What it means for you:

The IRA provides a 30% tax credit to all homeowners, regardless of income, to support the purchase and installation of residential rooftop solar and/or battery storage. Both tax credits are in effect for the next 10 years. The battery storage tax credit is brand new, and the solar tax credit represents a long-term extension of the existing solar tax credit that was previously set to decrease and fade away over the next couple of years.

However, these projected declines in electricity sector emissions will not be realized without addressing existing policy barriers hampering the deployment of cheap renewable energy. The challenges currently facing the construction of transmission lines and the interconnection of renewable electricity to the grid continue to persist. That is why Acadia Center remains focused on tackling these complex and technical issues that arise in the transition to a clean energy future.

Acadia Center’s Clean Power and Utility Innovation programs have tirelessly worked to push regulators and the incumbent fossil fuel-utility industrial complex to update business models to prioritize investments in clean energy and dynamic energy systems that provide greater economic and societal benefits to end users. The IRA buttresses that work by incentivizing investments to develop and deploy historic levels of clean energy and to provide support for more robust local participation in permitting and regulatory processes that are key to developing those resources responsibly and with community input.

The IRA also includes more than $20 billion to support climate-smart agriculture practices. Acadia Center partnered with the American Farmland Trust and other organizations to develop the Smart Solar Siting Project for New England that seeks to co-locate renewable energy resources on parcels that also host agricultural activities—a winning strategy that keeps the Northeast’s precious farmland in agricultural use and provides farmers a source of clean, renewable energy and diversified revenue stream to maintain their farm operations for generations to come.

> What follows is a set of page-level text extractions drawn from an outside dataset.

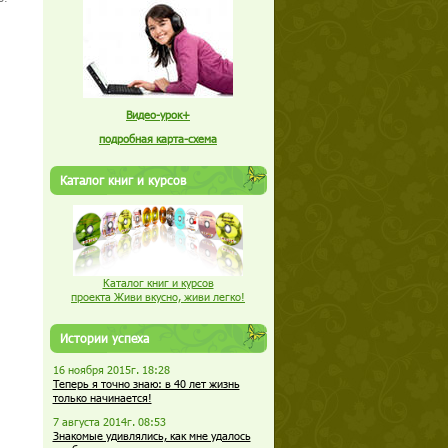
Видео-урок+
подробная карта-схема
Каталог книг и курсов
Каталог книг и курсов
проекта Живи вкусно, живи легко!
Истории успеха
16 ноября 2015г. 18:28
Теперь я точно знаю: в 40 лет жизнь
только начинается!
7 августа 2014г. 08:53
Знакомые удивлялись, как мне удалось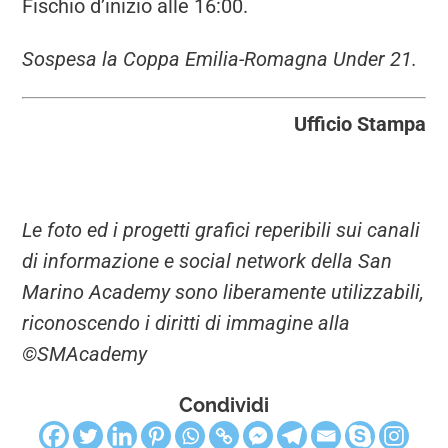
Fischio d’inizio alle 16:00.
Sospesa la Coppa Emilia-Romagna Under 21.
Ufficio Stampa
Le foto ed i progetti grafici reperibili sui canali
di informazione e social network della San
Marino Academy sono liberamente utilizzabili,
riconoscendo i diritti di immagine alla
©SMAcademy
Condividi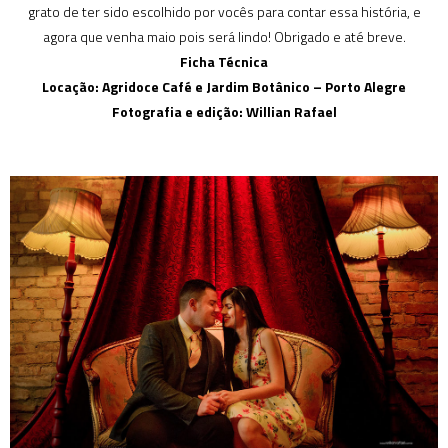
grato de ter sido escolhido por vocês para contar essa história, e
agora que venha maio pois será lindo! Obrigado e até breve.
Ficha Técnica
Locação: Agridoce Café e Jardim Botânico – Porto Alegre
Fotografia e edição: Willian Rafael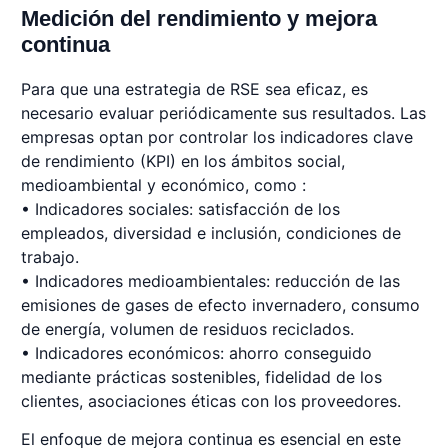
Medición del rendimiento y mejora
continua
Para que una estrategia de RSE sea eficaz, es
necesario evaluar periódicamente sus resultados. Las
empresas optan por controlar los indicadores clave
de rendimiento (KPI) en los ámbitos social,
medioambiental y económico, como :
• Indicadores sociales: satisfacción de los
empleados, diversidad e inclusión, condiciones de
trabajo.
• Indicadores medioambientales: reducción de las
emisiones de gases de efecto invernadero, consumo
de energía, volumen de residuos reciclados.
• Indicadores económicos: ahorro conseguido
mediante prácticas sostenibles, fidelidad de los
clientes, asociaciones éticas con los proveedores.
El enfoque de mejora continua es esencial en este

Overall, the IRA represents a great step forward in U.S. climate policy but there is still much work to be done – much of which will need to occur at the state and local levels – to actualize the full potential of the IRA. Acadia Center’s work across its core initiatives will be crucial in ensuring that the IRA delivers the maximum amount of emissions, economic, health and equity benefits to northeastern states.

 


[1] While the IRA itself may fall short on transit and personal mobility network investments, other large federal legislation of the past few years, such as the American Rescue Plan Act and Infrastructure Investment and Jobs Act, have provided some direction to those priorities.